Although various factors appear to underlie the discrepancies between the histopathological and functional outcomes in clinical trials of Aβ vaccine, several studies strongly indicate the possibility that inhibition of Aβ aggregation, the upstream event in the pathological process, is not sufficient for suppressing disease progression at a symptomatic stage of AD. This view is supported by the observation that Aβ aggregation as detected with positron emission tomography using Pittsburgh Compound B and the decreased Aβ42 in cerebrospinal fluid antedated the onset of cognitive deficits in AD patients. Hippocampal atrophy is also detectable in magnetic resonance imaging (MRI) before the manifestation of clinical symptoms in familial cases of AD, suggesting that molecular changes are already extensive when the disease is diagnosed. In addition, it is supposed that immunotherapies are most effective when they are initiated at early stages of the disease in animal models of AD. Together, these observations suggest that current disease-modifying therapies for AD have limited effects on disease progression in symptomatic patients, in whom various molecular events downstream to Aβ aggregation overwhelm the neuroprotection by the interventions.

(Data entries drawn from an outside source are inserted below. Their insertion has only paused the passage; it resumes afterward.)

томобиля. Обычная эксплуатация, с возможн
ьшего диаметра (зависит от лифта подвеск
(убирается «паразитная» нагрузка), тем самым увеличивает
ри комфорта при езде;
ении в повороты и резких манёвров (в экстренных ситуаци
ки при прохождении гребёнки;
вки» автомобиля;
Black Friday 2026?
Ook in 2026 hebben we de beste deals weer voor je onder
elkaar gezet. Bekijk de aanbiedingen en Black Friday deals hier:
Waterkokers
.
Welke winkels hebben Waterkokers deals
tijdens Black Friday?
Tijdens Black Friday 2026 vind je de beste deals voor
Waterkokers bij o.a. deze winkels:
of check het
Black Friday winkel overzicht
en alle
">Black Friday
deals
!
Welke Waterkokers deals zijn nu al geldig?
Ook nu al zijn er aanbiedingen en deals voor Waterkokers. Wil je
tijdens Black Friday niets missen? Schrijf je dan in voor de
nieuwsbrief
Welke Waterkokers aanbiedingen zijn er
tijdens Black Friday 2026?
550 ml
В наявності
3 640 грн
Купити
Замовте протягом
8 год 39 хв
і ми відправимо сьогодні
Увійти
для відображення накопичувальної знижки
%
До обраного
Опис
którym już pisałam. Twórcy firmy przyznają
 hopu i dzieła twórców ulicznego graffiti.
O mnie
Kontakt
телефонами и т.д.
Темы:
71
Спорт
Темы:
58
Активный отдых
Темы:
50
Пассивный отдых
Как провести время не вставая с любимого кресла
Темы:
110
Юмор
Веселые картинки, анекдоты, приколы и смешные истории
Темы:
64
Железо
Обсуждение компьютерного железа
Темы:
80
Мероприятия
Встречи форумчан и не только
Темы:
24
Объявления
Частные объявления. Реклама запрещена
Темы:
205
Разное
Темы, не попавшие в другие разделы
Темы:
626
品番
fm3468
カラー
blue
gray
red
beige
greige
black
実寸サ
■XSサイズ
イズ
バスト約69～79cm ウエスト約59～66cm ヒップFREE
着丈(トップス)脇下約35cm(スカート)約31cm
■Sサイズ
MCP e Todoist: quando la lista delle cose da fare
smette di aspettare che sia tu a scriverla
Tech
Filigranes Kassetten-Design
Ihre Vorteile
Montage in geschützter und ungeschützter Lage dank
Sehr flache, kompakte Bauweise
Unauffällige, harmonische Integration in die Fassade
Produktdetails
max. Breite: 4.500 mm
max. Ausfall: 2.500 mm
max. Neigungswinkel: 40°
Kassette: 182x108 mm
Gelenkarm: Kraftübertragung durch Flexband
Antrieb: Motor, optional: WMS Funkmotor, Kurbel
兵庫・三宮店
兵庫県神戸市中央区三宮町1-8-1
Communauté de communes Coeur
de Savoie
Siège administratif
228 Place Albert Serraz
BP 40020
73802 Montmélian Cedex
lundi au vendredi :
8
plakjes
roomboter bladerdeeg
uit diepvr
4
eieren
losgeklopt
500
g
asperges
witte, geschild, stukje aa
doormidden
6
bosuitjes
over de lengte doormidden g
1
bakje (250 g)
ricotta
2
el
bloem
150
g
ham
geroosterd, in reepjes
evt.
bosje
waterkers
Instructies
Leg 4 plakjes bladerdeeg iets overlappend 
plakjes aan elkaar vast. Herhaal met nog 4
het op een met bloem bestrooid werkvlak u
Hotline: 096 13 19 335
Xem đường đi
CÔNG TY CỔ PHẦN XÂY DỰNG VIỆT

Disease-modifying therapy for polyglutamine diseases
In view of their monogenic natures, polyglutamine diseases are thought to be a pragmatic model in the development of disease-modifying therapies for neurodegenerative disorders. Genetic modulation inhibiting the nuclear localization of polyglutamine-expanded protein results in marked suppression of disease manifestation in mouse models of polyglutamine diseases, suggesting that inhibition of abnormal protein accumulation is a fundamental strategy to slow pathophysiological progression in polyglutamine diseases. This hypothesis has been rigorously tested in SBMA, a polyglutamine disease characterized by progressive loss of lower motor neurons within the spinal anterior horn and brainstem. SBMA is caused by the expansion of a CAG repeat in the gene coding androgen receptor (AR), and exclusively affects males. Leuprorelin, a potent luteinizing hormone-releasing hormone (LHRH) analog, has been shown to inhibit the testosterone-dependent nuclear accumulation of the polyglutamine-expanded AR, resulting in a marked improvement of neuromuscular phenotypes seen in the AR-97Q mouse, a transgenic animal model of SBMA. In a phase 2 clinical trial, 12 months treatment with leuprorelin significantly diminished the serum level of creatine kinase, and suppressed the nuclear accumulation of the polyglutamine-expanded AR in the scrotal skin. Of note is the observation that the frequency of neurons bearing pathogenic AR in the anterior horn and brainstem of an autopsied patient, who received leuprorelin for 2 years, was less than in non-treated SBMA patients. Nevertheless, no definite effects on motor functional scores were observed in a 48-week randomized placebo-controlled multicenter clinical trial, although there was improvement of swallowing function, measured as the pharyngeal barium residue in videofluorography in a subgroup of patients whose disease duration was <10 years, as well as a decrease in AR accumulation in scrotal skin biopsies and serum levels of creatine kinase. Also, a phase 2 clinical trial of dutasteride, a 5-α-reductase inhibitor that blocks the conversion of testosterone to dihydrotestosterone, did not demonstrate effectiveness. Although the results of these studies are inconclusive, their findings do not exclude the possibility that ligand-targeted therapies slow the progression of SBMA. Given the strong evidence shown in basic studies, this hypothesis needs to be further verified in clinical trials with a rigorous and efficient design.